- [PROBLEM STATEMENT] Select from the records below every line that has the word "camera" in it.

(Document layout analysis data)
^^^^^^^^^^^^^^^^
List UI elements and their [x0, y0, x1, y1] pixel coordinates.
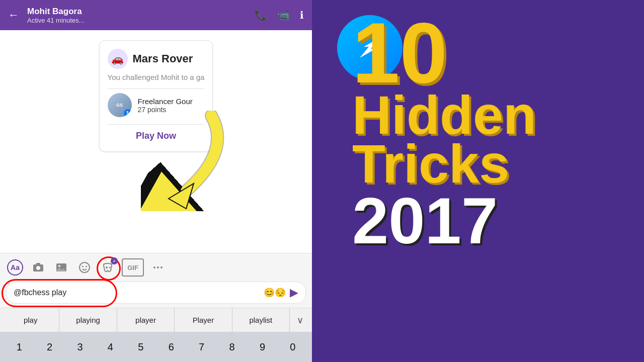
aa-button[interactable]: Aa	[6, 258, 24, 277]
autocomplete-player-lower[interactable]: player	[117, 308, 175, 332]
video-call-icon[interactable]: 📹	[277, 9, 290, 21]
top-row: 10	[352, 10, 629, 96]
photo-button[interactable]	[52, 258, 70, 277]
emoji-icon	[78, 261, 91, 274]
score-row: GS 1 Freelancer Gour 27 points	[108, 93, 205, 117]
autocomplete-bar: play playing player Player playlist ∨	[0, 308, 312, 332]
call-icon[interactable]: 📞	[255, 9, 267, 21]
svg-point-3	[36, 266, 40, 270]
player-points: 27 points	[138, 106, 193, 114]
autocomplete-playing[interactable]: playing	[59, 308, 117, 332]
camera-button[interactable]	[29, 258, 47, 277]
left-panel: ← Mohit Bagora Active 41 minutes... 📞 📹 …	[0, 0, 312, 362]
header-name-block: Mohit Bagora Active 41 minutes...	[27, 7, 247, 24]
messenger-header: ← Mohit Bagora Active 41 minutes... 📞 📹 …	[0, 0, 312, 30]
chat-area: 🚗 Mars Rover You challenged Mohit to a g…	[0, 30, 312, 253]
contact-name: Mohit Bagora	[27, 7, 247, 17]
promo-text-block: 10 Hidden Tricks 2017	[352, 10, 629, 253]
send-button[interactable]: ▶	[290, 286, 298, 299]
year-label: 2017	[352, 188, 498, 253]
emoji-button[interactable]	[75, 258, 94, 277]
game-card: 🚗 Mars Rover You challenged Mohit to a g…	[99, 40, 213, 152]
expand-autocomplete-button[interactable]: ∨	[290, 308, 310, 332]
gif-button[interactable]: GIF	[122, 258, 144, 277]
score-info: Freelancer Gour 27 points	[138, 97, 193, 114]
game-title: Mars Rover	[133, 52, 193, 65]
photo-icon	[55, 261, 67, 274]
tricks-label: Tricks	[352, 139, 509, 188]
svg-point-16	[160, 266, 163, 268]
player-avatar: GS 1	[108, 93, 132, 117]
key-1[interactable]: 1	[4, 341, 34, 353]
header-icons: 📞 📹 ℹ	[255, 9, 304, 21]
svg-point-6	[58, 265, 60, 267]
key-4[interactable]: 4	[95, 341, 125, 353]
svg-point-10	[86, 266, 87, 267]
number-10: 10	[352, 10, 447, 96]
game-plus-badge: +	[111, 257, 118, 264]
svg-rect-4	[36, 263, 40, 265]
svg-point-8	[79, 262, 90, 273]
contact-status: Active 41 minutes...	[27, 17, 247, 24]
svg-point-14	[153, 266, 155, 268]
svg-point-15	[157, 266, 159, 268]
game-icon: 🚗	[108, 49, 128, 69]
key-8[interactable]: 8	[217, 341, 247, 353]
emoji-suggestion: 😊😔	[264, 287, 286, 298]
autocomplete-play[interactable]: play	[2, 308, 59, 332]
key-5[interactable]: 5	[126, 341, 156, 353]
message-input-container: 😊😔 ▶	[0, 282, 312, 308]
autocomplete-playlist[interactable]: playlist	[232, 308, 290, 332]
info-icon[interactable]: ℹ	[300, 9, 304, 21]
svg-point-9	[82, 266, 84, 267]
game-card-title-row: 🚗 Mars Rover	[108, 49, 205, 69]
key-9[interactable]: 9	[247, 341, 277, 353]
rank-badge: 1	[124, 109, 132, 117]
more-button[interactable]	[149, 258, 167, 277]
key-2[interactable]: 2	[34, 341, 64, 353]
keyboard-number-row: 1 2 3 4 5 6 7 8 9 0	[0, 332, 312, 362]
autocomplete-player-upper[interactable]: Player	[175, 308, 232, 332]
play-now-button[interactable]: Play Now	[108, 129, 205, 143]
camera-icon	[32, 261, 44, 274]
key-0[interactable]: 0	[278, 341, 308, 353]
game-button[interactable]: +	[99, 258, 117, 277]
player-name: Freelancer Gour	[138, 97, 193, 106]
more-icon	[152, 261, 164, 274]
key-3[interactable]: 3	[65, 341, 95, 353]
hidden-label: Hidden	[352, 90, 536, 139]
divider2	[108, 124, 205, 125]
aa-label: Aa	[7, 259, 23, 276]
key-6[interactable]: 6	[156, 341, 186, 353]
divider	[108, 88, 205, 89]
input-toolbar: Aa	[0, 253, 312, 282]
message-input[interactable]	[14, 288, 260, 297]
message-input-row: 😊😔 ▶	[6, 282, 306, 304]
gif-label: GIF	[127, 264, 138, 272]
key-7[interactable]: 7	[186, 341, 216, 353]
right-panel: 10 Hidden Tricks 2017	[312, 0, 644, 362]
back-button[interactable]: ←	[8, 9, 19, 22]
challenge-text: You challenged Mohit to a ga	[108, 73, 205, 81]
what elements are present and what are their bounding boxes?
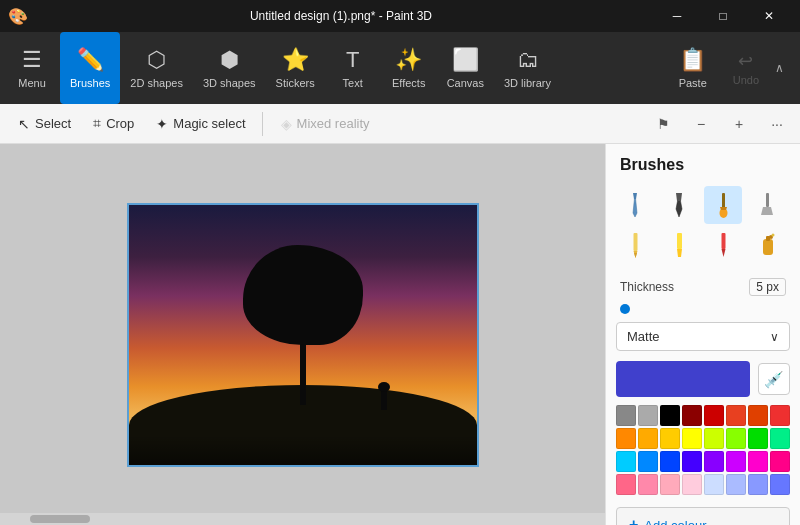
flag-button[interactable]: ⚑ xyxy=(648,109,678,139)
svg-rect-0 xyxy=(722,193,725,209)
canvas-button[interactable]: ⬜ Canvas xyxy=(437,32,494,104)
dropdown-chevron-icon: ∨ xyxy=(770,330,779,344)
swatch-orange[interactable] xyxy=(616,428,636,449)
select-button[interactable]: ↖ Select xyxy=(8,109,81,139)
shapes3d-button[interactable]: ⬢ 3D shapes xyxy=(193,32,266,104)
eyedropper-button[interactable]: 💉 xyxy=(758,363,790,395)
swatch-lime[interactable] xyxy=(704,428,724,449)
brush-drybush[interactable] xyxy=(748,186,786,224)
more-button[interactable]: ··· xyxy=(762,109,792,139)
matte-label: Matte xyxy=(627,329,660,344)
swatch-pink4[interactable] xyxy=(682,474,702,495)
swatch-chartreuse[interactable] xyxy=(726,428,746,449)
plus-icon: + xyxy=(735,116,743,132)
svg-marker-5 xyxy=(634,253,637,258)
swatch-row-warm xyxy=(616,428,790,449)
swatch-pink1[interactable] xyxy=(616,474,636,495)
swatch-purple[interactable] xyxy=(726,451,746,472)
paste-button[interactable]: 📋 Paste xyxy=(665,41,721,95)
swatch-amber[interactable] xyxy=(638,428,658,449)
swatch-lavender1[interactable] xyxy=(704,474,724,495)
shapes2d-button[interactable]: ⬡ 2D shapes xyxy=(120,32,193,104)
swatch-yellow[interactable] xyxy=(682,428,702,449)
subtoolbar-right: ⚑ − + ··· xyxy=(648,109,792,139)
swatch-gold[interactable] xyxy=(660,428,680,449)
undo-button[interactable]: ↩ Undo xyxy=(725,46,767,90)
effects-icon: ✨ xyxy=(395,47,422,73)
close-button[interactable]: ✕ xyxy=(746,0,792,32)
maximize-button[interactable]: □ xyxy=(700,0,746,32)
swatch-gray2[interactable] xyxy=(638,405,658,426)
mixed-icon: ◈ xyxy=(281,116,292,132)
swatch-spring[interactable] xyxy=(770,428,790,449)
matte-dropdown[interactable]: Matte ∨ xyxy=(616,322,790,351)
swatch-pink2[interactable] xyxy=(638,474,658,495)
more-icon: ··· xyxy=(771,116,783,132)
swatch-periwinkle2[interactable] xyxy=(770,474,790,495)
swatch-red2[interactable] xyxy=(726,405,746,426)
brush-spraycan[interactable] xyxy=(748,226,786,264)
magic-select-button[interactable]: ✦ Magic select xyxy=(146,109,255,139)
swatch-row-cool xyxy=(616,451,790,472)
swatch-row-light xyxy=(616,474,790,495)
brush-paintbrush[interactable] xyxy=(704,186,742,224)
toolbar-chevron[interactable]: ∧ xyxy=(771,57,788,79)
svg-rect-2 xyxy=(766,193,769,207)
crop-button[interactable]: ⌗ Crop xyxy=(83,109,144,139)
plus-icon: + xyxy=(629,516,638,525)
cursor-icon: ↖ xyxy=(18,116,30,132)
thickness-slider-thumb[interactable] xyxy=(620,304,630,314)
thickness-slider-row[interactable] xyxy=(606,302,800,322)
eyedropper-icon: 💉 xyxy=(764,370,784,389)
swatch-blue[interactable] xyxy=(638,451,658,472)
ground-reflection xyxy=(129,435,477,465)
mixed-reality-button: ◈ Mixed reality xyxy=(269,112,382,136)
swatch-lavender2[interactable] xyxy=(726,474,746,495)
brush-highlighter[interactable] xyxy=(660,226,698,264)
canvas-icon: ⬜ xyxy=(452,47,479,73)
swatch-darkred[interactable] xyxy=(682,405,702,426)
swatch-red[interactable] xyxy=(704,405,724,426)
library3d-button[interactable]: 🗂 3D library xyxy=(494,32,561,104)
brush-crayon[interactable] xyxy=(704,226,742,264)
brush-pencil[interactable] xyxy=(616,226,654,264)
text-button[interactable]: T Text xyxy=(325,32,381,104)
swatch-gray1[interactable] xyxy=(616,405,636,426)
svg-rect-6 xyxy=(677,233,682,249)
tree-crown xyxy=(243,245,363,345)
brushes-button[interactable]: ✏️ Brushes xyxy=(60,32,120,104)
color-preview[interactable] xyxy=(616,361,750,397)
swatch-black[interactable] xyxy=(660,405,680,426)
main-area: Brushes xyxy=(0,144,800,525)
scroll-thumb[interactable] xyxy=(30,515,90,523)
zoom-in-button[interactable]: + xyxy=(724,109,754,139)
thickness-label: Thickness xyxy=(620,280,674,294)
thickness-section: Thickness 5 px xyxy=(606,272,800,302)
swatch-skyblue[interactable] xyxy=(616,451,636,472)
stickers-button[interactable]: ⭐ Stickers xyxy=(266,32,325,104)
swatch-royalblue[interactable] xyxy=(660,451,680,472)
add-colour-button[interactable]: + Add colour xyxy=(616,507,790,525)
minus-icon: − xyxy=(697,116,705,132)
svg-marker-7 xyxy=(677,249,682,257)
swatch-indigo[interactable] xyxy=(682,451,702,472)
swatch-magenta[interactable] xyxy=(748,451,768,472)
swatch-green[interactable] xyxy=(748,428,768,449)
brush-inkpen[interactable] xyxy=(660,186,698,224)
swatch-orange-red[interactable] xyxy=(748,405,768,426)
minimize-button[interactable]: ─ xyxy=(654,0,700,32)
swatch-pink3[interactable] xyxy=(660,474,680,495)
brush-calligraphy[interactable] xyxy=(616,186,654,224)
panel-title: Brushes xyxy=(606,144,800,182)
menu-button[interactable]: ☰ Menu xyxy=(4,32,60,104)
horizontal-scrollbar[interactable] xyxy=(0,513,605,525)
swatch-crimson[interactable] xyxy=(770,405,790,426)
app-icon: 🎨 xyxy=(8,7,28,26)
swatch-violet[interactable] xyxy=(704,451,724,472)
swatch-periwinkle1[interactable] xyxy=(748,474,768,495)
effects-button[interactable]: ✨ Effects xyxy=(381,32,437,104)
add-colour-label: Add colour xyxy=(644,518,706,526)
swatch-rose[interactable] xyxy=(770,451,790,472)
canvas-area[interactable] xyxy=(0,144,605,525)
zoom-out-button[interactable]: − xyxy=(686,109,716,139)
^^^^^^^^^^^^^^^^
- [TASK ANSWER]
camera-button[interactable]	[29, 258, 47, 277]
camera-icon	[32, 261, 44, 274]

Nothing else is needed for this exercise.